Die Umstellung ist freilich enorm, „wir hatten mit André Silva einen Torjäger, der fast in jedem Spiel getroffen hat“, findet Sow, gerade das Zusammenspiel mit Filip Kostic habe prächtig funktioniert. „Sie haben sehr gut harmoniert und die Tore fast im Schlaf gemacht.“ Nun sei der Spielstil verändert worden, „wir haben vorne mehr Bewegung“, aber eben auch weniger Torgefahr.

Die Neuen, findet auch Trainer Glasner, brauchen Zeit. Gegen Augsburg beorderte er vier Zugänge in die Startelf, „für drei von ihnen war die Bundesliga neu“, führt Glasner aus, „Es ist ganz normal, dass es ein bisschen dauert“, bis sich eins zum anderen fügt.
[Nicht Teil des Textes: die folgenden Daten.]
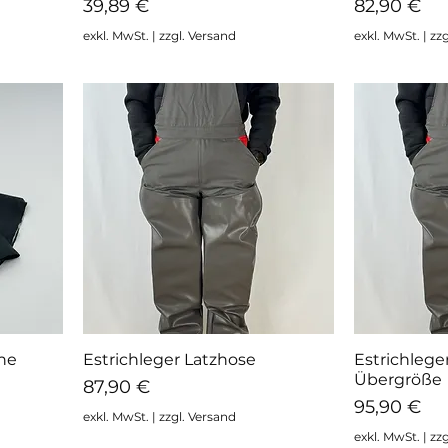
Preis
Preis
39,89 €
82,90 €
exkl. MwSt.
|
zzgl. Versand
exkl. MwSt.
|
zzg
he
Estrichleger Latzhose
Estrichlege
Schnellansicht
Sc
Übergröße
Preis
87,90 €
Preis
95,90 €
exkl. MwSt.
|
zzgl. Versand
exkl. MwSt.
|
zzg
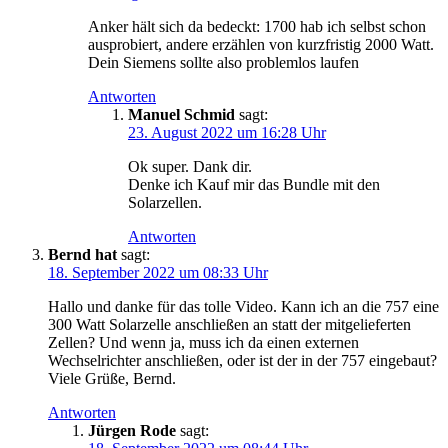
Anker hält sich da bedeckt: 1700 hab ich selbst schon
ausprobiert, andere erzählen von kurzfristig 2000 Watt.
Dein Siemens sollte also problemlos laufen
Antworten
Manuel Schmid
sagt:
23. August 2022 um 16:28 Uhr
Ok super. Dank dir.
Denke ich Kauf mir das Bundle mit den
Solarzellen.
Antworten
Bernd hat
sagt:
18. September 2022 um 08:33 Uhr
Hallo und danke für das tolle Video. Kann ich an die 757 eine
300 Watt Solarzelle anschließen an statt der mitgelieferten
Zellen? Und wenn ja, muss ich da einen externen
Wechselrichter anschließen, oder ist der in der 757 eingebaut?
Viele Grüße, Bernd.
Antworten
Jürgen Rode
sagt:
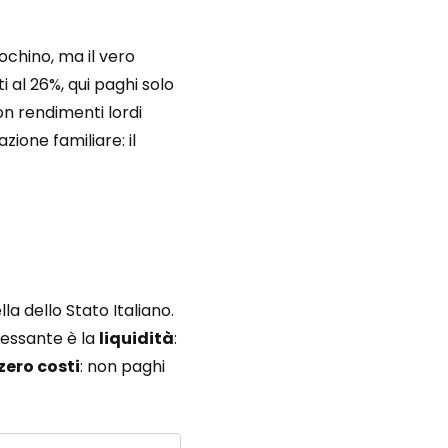
chino, ma il vero
i al 26%, qui paghi solo
con rendimenti lordi
zione familiare: il
a dello Stato Italiano.
eressante è la
liquidità
:
zero costi
: non paghi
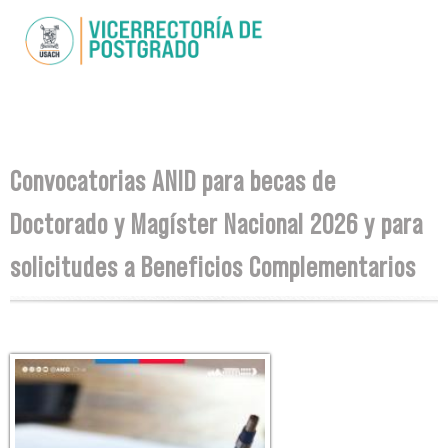
Pasar al
contenido
principal
Se encuentra usted aquí
Convocatorias ANID para becas de
Doctorado y Magíster Nacional 2026 y para
solicitudes a Beneficios Complementarios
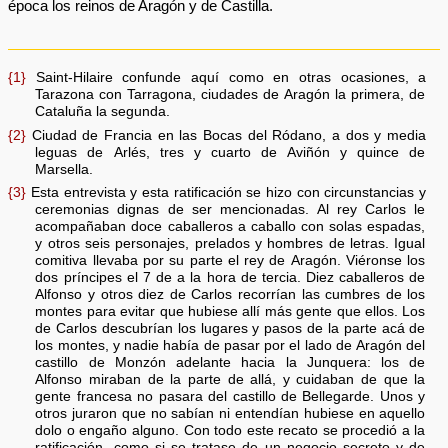
época los reinos de Aragón y de Castilla.
{1}
Saint-Hilaire confunde aquí como en otras ocasiones, a
Tarazona con Tarragona, ciudades de Aragón la primera, de
Cataluña la segunda.
{2}
Ciudad de Francia en las Bocas del Ródano, a dos y media
leguas de Arlés, tres y cuarto de Aviñón y quince de
Marsella.
{3}
Esta entrevista y esta ratificación se hizo con circunstancias y
ceremonias dignas de ser mencionadas. Al rey Carlos le
acompañaban doce caballeros a caballo con solas espadas,
y otros seis personajes, prelados y hombres de letras. Igual
comitiva llevaba por su parte el rey de Aragón. Viéronse los
dos príncipes el 7 de a la hora de tercia. Diez caballeros de
Alfonso y otros diez de Carlos recorrían las cumbres de los
montes para evitar que hubiese allí más gente que ellos. Los
de Carlos descubrían los lugares y pasos de la parte acá de
los montes, y nadie había de pasar por el lado de Aragón del
castillo de Monzón adelante hacia la Junquera: los de
Alfonso miraban de la parte de allá, y cuidaban de que la
gente francesa no pasara del castillo de Bellegarde. Unos y
otros juraron que no sabían ni entendían hubiese en aquello
dolo o engaño alguno. Con todo este recato se procedió a la
ratificación, como si se tratase de un negocio secreto y de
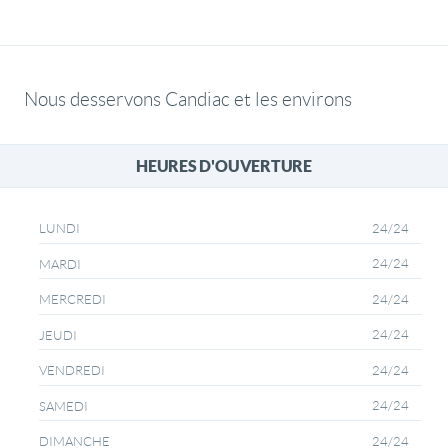
Nous desservons Candiac et les environs
HEURES D'OUVERTURE
24/24
LUNDI
24/24
MARDI
24/24
MERCREDI
24/24
JEUDI
24/24
VENDREDI
24/24
SAMEDI
24/24
DIMANCHE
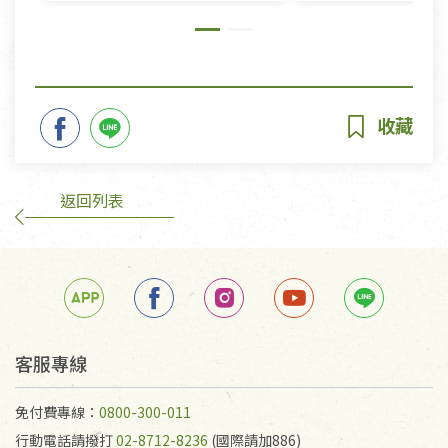
返回列表
客服專線
免付費專線：
0800-300-011
行動電話請撥打
02-8712-8236
(國際請加886)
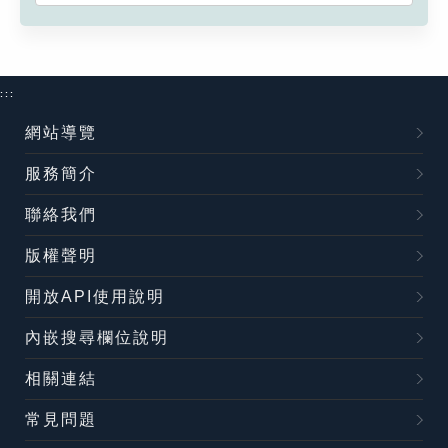
:::
網站導覽
服務簡介
聯絡我們
版權聲明
開放API使用說明
內嵌搜尋欄位說明
相關連結
常見問題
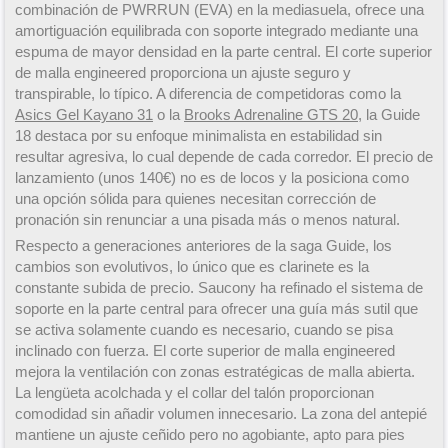
combinación de PWRRUN (EVA) en la mediasuela, ofrece una
amortiguación equilibrada con soporte integrado mediante una
espuma de mayor densidad en la parte central. El corte superior
de malla engineered proporciona un ajuste seguro y
transpirable, lo típico. A diferencia de competidoras como la
Asics Gel Kayano 31
o la
Brooks Adrenaline GTS 20
, la Guide
18 destaca por su enfoque minimalista en estabilidad sin
resultar agresiva, lo cual depende de cada corredor. El precio de
lanzamiento (unos 140€) no es de locos y la posiciona como
una opción sólida para quienes necesitan corrección de
pronación sin renunciar a una pisada más o menos natural.
Respecto a generaciones anteriores de la saga Guide, los
cambios son evolutivos, lo único que es clarinete es la
constante subida de precio. Saucony ha refinado el sistema de
soporte en la parte central para ofrecer una guía más sutil que
se activa solamente cuando es necesario, cuando se pisa
inclinado con fuerza. El corte superior de malla engineered
mejora la ventilación con zonas estratégicas de malla abierta.
La lengüeta acolchada y el collar del talón proporcionan
comodidad sin añadir volumen innecesario. La zona del antepié
mantiene un ajuste ceñido pero no agobiante, apto para pies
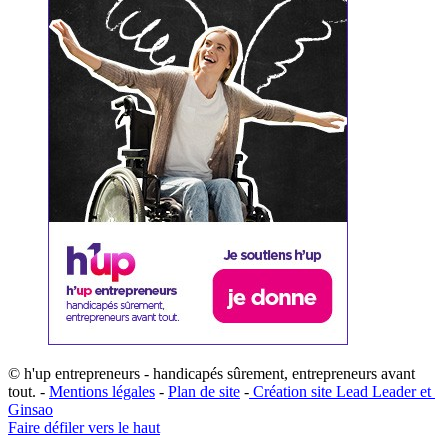
© h'up entrepreneurs - handicapés sûrement, entrepreneurs avant
tout. -
Mentions légales
-
Plan de site
-
​Création site ​​Lead Leader
​ et ​
G​insao
Faire défiler vers le haut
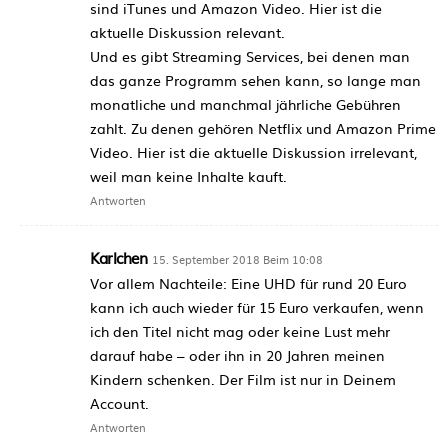
sind iTunes und Amazon Video. Hier ist die
aktuelle Diskussion relevant.
Und es gibt Streaming Services, bei denen man
das ganze Programm sehen kann, so lange man
monatliche und manchmal jährliche Gebühren
zahlt. Zu denen gehören Netflix und Amazon Prime
Video. Hier ist die aktuelle Diskussion irrelevant,
weil man keine Inhalte kauft.
Antworten
Karlchen
15. September 2018 Beim 10:08
Vor allem Nachteile: Eine UHD für rund 20 Euro
kann ich auch wieder für 15 Euro verkaufen, wenn
ich den Titel nicht mag oder keine Lust mehr
darauf habe – oder ihn in 20 Jahren meinen
Kindern schenken. Der Film ist nur in Deinem
Account.
Antworten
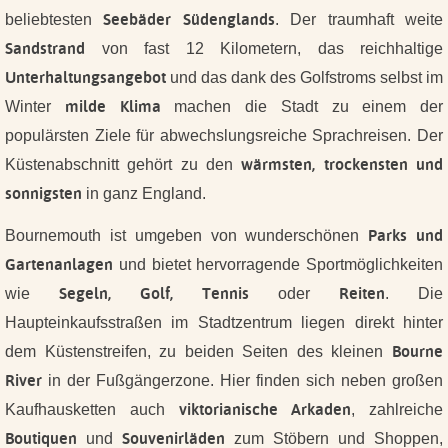
Seebäder Südenglands
beliebtesten
. Der traumhaft weite
Sandstrand
von fast 12 Kilometern, das reichhaltige
Unterhaltungsangebot
und das dank des Golfstroms selbst im
milde Klima
Winter
machen die Stadt zu einem der
populärsten Ziele für abwechslungsreiche Sprachreisen. Der
wärmsten, trockensten und
Küstenabschnitt gehört zu den
sonnigsten
in ganz England.
Parks und
Bournemouth ist umgeben von wunderschönen
Gartenanlagen
und bietet hervorragende Sportmöglichkeiten
Segeln, Golf, Tennis
Reiten
wie
oder
. Die
Haupteinkaufsstraßen im Stadtzentrum liegen direkt hinter
Bourne
dem Küstenstreifen, zu beiden Seiten des kleinen
River
in der Fußgängerzone. Hier finden sich neben großen
viktorianische Arkaden
Kaufhausketten auch
, zahlreiche
Boutiquen
Souvenirläden
und
zum Stöbern und Shoppen,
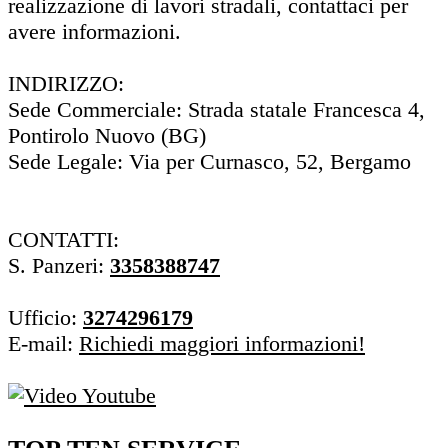
realizzazione di lavori stradali, contattaci per
avere informazioni.
INDIRIZZO:
Sede Commerciale: Strada statale Francesca 4,
Pontirolo Nuovo (BG)
Sede Legale: Via per Curnasco, 52, Bergamo
CONTATTI:
S. Panzeri:
3358388747
Ufficio:
3274296179
E-mail:
Richiedi maggiori informazioni!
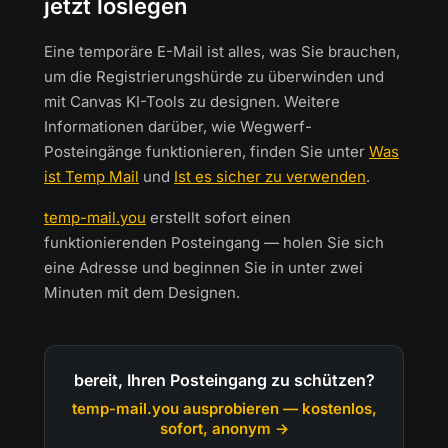
jetzt loslegen
Eine temporäre E-Mail ist alles, was Sie brauchen,
um die Registrierungshürde zu überwinden und
mit Canvas KI-Tools zu designen. Weitere
Informationen darüber, wie Wegwerf-
Posteingänge funktionieren, finden Sie unter
Was
ist Temp Mail
und
Ist es sicher zu verwenden
.
temp-mail.you
erstellt sofort einen
funktionierenden Posteingang — holen Sie sich
eine Adresse und beginnen Sie in unter zwei
Minuten mit dem Designen.
bereit, Ihren Posteingang zu schützen?
temp-mail.you ausprobieren — kostenlos,
sofort, anonym →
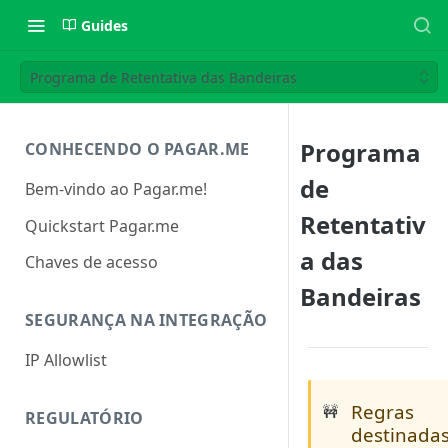
Guides
Programa de Retentativa das Bandeiras
Programa
CONHECENDO O PAGAR.ME
de
Bem-vindo ao Pagar.me!
Retentativ
Quickstart Pagar.me
a das
Chaves de acesso
Bandeiras
SEGURANÇA NA INTEGRAÇÃO
IP Allowlist
Regras
🚧
REGULATÓRIO
destinada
Eintracht Frankfurt: Glasner schiebt Prozess der Erneuerung konsequent an

Überraschend ist gleichwohl, dass der Umbruch doch größer ist als gedacht, obwohl es stets hieß, man wolle so wenig wie möglich verändern und keinen große Umwälzungen herbeiführen. Nach wenigen Wochen ist es anders gekommen. Ganz bewusst. Obwohl nur zwei Leistungsträger weg sind (André Silva, Amin Younes), schiebt Glasner den Prozess der Erneuerung konsequent an und nimmt etwaige Abstimmungsprobleme ohne Zähneknirschen hin. Er fördern die Neuen und scheut sich nicht, einen Kreativen wie Daichi Kamada auf die Bank zu setzen, obwohl der Japaner seine Befähigung, auf diesem Niveau prägend zu sein, schon nachgewiesen hat. Auch das jahrelang erfolgreich praktizierte System der Dreierkette hat Glasner nach eineinhalb Spielen kassiert. „Es ist ein Umbruch, der stattgefunden hat“, sagt der Erneuerer offen. Und zwar auf fast allen Ebenen. Wichtig ist ihm, den Saisonendspurt aus den Köpfen zu verbannen. „Es gerät ein bisschen in Vergessenheit, dass die letzte Phase der letzten Saison nicht die positivste war. Da nimmt man ein bisschen was mit rein. Wir sind gerade dabei, das final aufzuarbeiten.“

Glasner will diesen Weg weiter beschreiten, diesen Mut und den Willen hat er – Rückschlägen zum Trotz. Er erinnert an die Abgänge der Büffel Luka Jovic, Ante Rebic und Sebastien Haller, und auch an die Startschwierigkeiten eines André Silva. „Jetzt wird immer gesagt, er hat 28 Tore gemacht, aber ich glaube, in seiner ersten Saison hat er die nicht erzielt. Da waren es zwölf.“ Glasners Resumee: „Eintracht Frankfurt hat es immer ausgezeichnet, sich immer wieder mal neu zu finden.“ Oder: neu zu erfinden. Von heute auf morgen geht das nicht, der rumpelige Saisonstart hat das gezeigt.